An IPP is a single plan that can be offered to the employees of global organisations, irrespective of where they are based, allowing for regular and consistent contributions, and which may be simpler and potentially more cost effective to administer and monitor than running several separate plans across different jurisdictions.

IPPs can be:

  • Set up as defined contribution, defined benefit, or hybrid schemes, although the majority are defined contribution
  • Funded or unfunded, although most are funded
  • Trust or contract based, although most are trust based, contract based schemes are increasing

They can provide both ongoing pension and/or lump sum benefits. A 2012 study indicated that nearly 60% of IPPs provided lump sum benefits only.

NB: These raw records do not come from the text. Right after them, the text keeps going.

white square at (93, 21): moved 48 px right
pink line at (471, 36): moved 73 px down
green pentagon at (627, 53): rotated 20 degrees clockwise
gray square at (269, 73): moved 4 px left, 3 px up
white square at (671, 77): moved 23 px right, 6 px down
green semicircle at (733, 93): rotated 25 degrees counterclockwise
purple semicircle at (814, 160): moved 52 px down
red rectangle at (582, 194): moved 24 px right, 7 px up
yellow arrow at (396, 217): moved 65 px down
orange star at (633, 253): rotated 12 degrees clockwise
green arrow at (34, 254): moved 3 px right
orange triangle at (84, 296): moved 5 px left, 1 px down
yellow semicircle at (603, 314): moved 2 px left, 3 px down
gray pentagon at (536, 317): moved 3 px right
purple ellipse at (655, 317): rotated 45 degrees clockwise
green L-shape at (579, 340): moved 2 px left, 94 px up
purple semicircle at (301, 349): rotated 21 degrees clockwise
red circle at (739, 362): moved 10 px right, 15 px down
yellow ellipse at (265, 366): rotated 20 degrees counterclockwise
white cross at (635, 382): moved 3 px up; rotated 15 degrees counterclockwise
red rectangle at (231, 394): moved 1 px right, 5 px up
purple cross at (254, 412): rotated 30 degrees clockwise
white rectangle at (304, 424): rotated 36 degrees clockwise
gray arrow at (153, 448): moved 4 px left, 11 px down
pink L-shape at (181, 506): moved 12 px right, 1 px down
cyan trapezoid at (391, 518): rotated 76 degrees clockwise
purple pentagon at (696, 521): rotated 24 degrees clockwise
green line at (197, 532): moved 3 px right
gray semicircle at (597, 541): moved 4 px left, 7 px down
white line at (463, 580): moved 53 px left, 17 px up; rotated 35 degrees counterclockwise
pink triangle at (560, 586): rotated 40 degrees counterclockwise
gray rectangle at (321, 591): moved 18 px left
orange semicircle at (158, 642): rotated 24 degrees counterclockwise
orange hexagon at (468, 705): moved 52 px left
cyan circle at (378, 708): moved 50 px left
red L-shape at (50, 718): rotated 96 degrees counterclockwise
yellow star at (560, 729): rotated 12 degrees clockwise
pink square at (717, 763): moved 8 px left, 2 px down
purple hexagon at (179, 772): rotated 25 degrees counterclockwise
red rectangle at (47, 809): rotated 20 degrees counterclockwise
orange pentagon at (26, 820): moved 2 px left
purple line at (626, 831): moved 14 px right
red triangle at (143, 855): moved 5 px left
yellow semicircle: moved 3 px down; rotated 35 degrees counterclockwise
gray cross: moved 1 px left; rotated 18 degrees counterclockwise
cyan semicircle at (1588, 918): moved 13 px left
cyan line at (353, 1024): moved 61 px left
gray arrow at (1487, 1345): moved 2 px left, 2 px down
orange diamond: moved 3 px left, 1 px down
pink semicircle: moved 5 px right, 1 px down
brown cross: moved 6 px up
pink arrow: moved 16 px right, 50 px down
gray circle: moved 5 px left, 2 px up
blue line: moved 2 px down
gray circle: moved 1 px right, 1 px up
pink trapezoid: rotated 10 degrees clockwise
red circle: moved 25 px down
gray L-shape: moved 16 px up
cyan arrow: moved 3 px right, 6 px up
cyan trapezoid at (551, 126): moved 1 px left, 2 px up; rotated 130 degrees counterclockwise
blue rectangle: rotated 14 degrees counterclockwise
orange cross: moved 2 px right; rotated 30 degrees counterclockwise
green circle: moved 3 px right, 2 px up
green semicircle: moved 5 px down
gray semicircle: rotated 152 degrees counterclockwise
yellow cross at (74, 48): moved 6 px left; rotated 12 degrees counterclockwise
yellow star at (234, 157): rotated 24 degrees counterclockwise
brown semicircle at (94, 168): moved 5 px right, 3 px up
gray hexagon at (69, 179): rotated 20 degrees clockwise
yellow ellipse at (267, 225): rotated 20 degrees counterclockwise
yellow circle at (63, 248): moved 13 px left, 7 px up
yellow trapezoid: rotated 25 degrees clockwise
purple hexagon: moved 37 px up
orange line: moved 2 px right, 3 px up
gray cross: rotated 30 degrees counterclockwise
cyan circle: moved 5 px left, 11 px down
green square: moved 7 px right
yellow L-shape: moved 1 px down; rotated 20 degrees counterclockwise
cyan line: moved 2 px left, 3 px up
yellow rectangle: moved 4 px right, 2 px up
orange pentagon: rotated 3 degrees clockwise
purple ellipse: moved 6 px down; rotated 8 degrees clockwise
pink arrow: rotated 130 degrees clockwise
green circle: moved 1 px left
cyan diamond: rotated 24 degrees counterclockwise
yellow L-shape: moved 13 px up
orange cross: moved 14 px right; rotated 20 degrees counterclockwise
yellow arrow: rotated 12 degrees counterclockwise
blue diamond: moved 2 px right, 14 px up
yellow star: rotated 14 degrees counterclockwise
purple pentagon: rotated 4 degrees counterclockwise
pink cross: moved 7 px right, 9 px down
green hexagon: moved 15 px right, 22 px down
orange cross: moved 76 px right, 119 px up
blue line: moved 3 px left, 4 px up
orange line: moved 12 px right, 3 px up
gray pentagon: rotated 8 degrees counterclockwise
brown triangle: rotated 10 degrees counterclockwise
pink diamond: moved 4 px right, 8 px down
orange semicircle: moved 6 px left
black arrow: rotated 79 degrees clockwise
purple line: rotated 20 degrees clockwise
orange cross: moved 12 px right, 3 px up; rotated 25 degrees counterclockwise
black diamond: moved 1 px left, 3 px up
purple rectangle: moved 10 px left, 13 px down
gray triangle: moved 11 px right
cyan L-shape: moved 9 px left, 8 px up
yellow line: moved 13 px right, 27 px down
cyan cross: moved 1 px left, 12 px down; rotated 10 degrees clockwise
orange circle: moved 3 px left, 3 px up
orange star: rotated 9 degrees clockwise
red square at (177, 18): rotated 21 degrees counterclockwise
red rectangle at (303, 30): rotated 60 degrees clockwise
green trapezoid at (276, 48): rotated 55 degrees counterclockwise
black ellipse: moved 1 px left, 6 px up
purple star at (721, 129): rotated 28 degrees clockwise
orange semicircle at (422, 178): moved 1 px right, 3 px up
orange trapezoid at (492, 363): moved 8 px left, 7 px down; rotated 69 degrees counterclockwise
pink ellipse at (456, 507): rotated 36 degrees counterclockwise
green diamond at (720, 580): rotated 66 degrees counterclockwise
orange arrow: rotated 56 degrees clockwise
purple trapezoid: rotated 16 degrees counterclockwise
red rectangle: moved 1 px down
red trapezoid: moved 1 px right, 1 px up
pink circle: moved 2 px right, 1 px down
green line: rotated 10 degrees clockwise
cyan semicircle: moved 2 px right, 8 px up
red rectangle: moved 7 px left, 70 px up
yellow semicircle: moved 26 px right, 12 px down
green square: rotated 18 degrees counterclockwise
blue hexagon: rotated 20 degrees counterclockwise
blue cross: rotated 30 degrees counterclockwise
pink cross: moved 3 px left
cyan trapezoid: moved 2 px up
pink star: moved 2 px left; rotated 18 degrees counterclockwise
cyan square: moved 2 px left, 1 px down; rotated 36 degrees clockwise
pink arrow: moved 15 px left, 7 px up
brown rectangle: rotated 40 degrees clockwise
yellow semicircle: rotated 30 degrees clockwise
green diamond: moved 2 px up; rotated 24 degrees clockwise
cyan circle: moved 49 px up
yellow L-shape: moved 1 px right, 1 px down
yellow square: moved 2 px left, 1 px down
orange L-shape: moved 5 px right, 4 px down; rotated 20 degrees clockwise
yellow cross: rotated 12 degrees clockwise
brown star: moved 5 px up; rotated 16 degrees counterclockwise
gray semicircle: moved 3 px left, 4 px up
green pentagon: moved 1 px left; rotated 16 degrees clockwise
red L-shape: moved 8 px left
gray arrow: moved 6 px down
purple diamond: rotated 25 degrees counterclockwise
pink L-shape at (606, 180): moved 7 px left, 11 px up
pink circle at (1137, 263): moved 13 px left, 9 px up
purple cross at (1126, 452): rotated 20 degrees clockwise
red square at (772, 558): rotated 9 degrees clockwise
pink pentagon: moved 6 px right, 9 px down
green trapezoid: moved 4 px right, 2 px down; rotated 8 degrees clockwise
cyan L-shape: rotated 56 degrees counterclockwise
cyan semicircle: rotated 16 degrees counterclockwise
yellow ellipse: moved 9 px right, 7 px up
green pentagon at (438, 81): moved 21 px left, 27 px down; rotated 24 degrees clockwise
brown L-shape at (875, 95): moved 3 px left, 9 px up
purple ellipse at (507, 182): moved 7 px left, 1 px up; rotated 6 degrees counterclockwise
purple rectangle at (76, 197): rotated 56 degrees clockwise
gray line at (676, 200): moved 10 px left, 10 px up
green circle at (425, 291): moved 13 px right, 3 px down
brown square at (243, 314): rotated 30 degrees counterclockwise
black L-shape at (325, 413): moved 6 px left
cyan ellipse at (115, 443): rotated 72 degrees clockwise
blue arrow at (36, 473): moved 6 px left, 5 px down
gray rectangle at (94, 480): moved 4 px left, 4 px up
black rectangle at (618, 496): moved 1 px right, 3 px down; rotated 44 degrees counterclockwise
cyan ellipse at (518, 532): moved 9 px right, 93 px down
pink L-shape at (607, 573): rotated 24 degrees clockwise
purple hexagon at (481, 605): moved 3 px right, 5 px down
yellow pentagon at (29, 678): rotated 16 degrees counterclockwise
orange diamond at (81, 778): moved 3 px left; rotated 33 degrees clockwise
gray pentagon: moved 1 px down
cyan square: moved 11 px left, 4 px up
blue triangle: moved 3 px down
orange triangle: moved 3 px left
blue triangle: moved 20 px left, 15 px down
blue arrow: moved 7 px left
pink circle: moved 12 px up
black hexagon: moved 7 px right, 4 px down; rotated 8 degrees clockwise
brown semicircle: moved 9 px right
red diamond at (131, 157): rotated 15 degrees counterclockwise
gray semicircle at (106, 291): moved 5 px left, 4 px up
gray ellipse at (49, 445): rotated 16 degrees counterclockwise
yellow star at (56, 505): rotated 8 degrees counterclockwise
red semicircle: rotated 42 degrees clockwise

How could it help my company?

International companies are employing more long-term expatriates than ever before, so providing suitable and attractive benefits for these globally mobile employees is becoming increasingly important. In addition to potentially being a cost-effective alternative to providing multiple pension plans across several countries, IPPs may assist in attracting, rewarding and retaining senior executives of international companies, internationally mobile employees, and management working outside their country of origin.

Additionally, IPPs are typically established in offshore jurisdictions and therefore may benefit from advantageous taxation or institutional investment fund charges.

Occasionally local workforces may also be allowed to join an IPP, particularly in countries where pensions offerings are limited, they have limited tax advantages or are controlled by a restrictive regime of investment.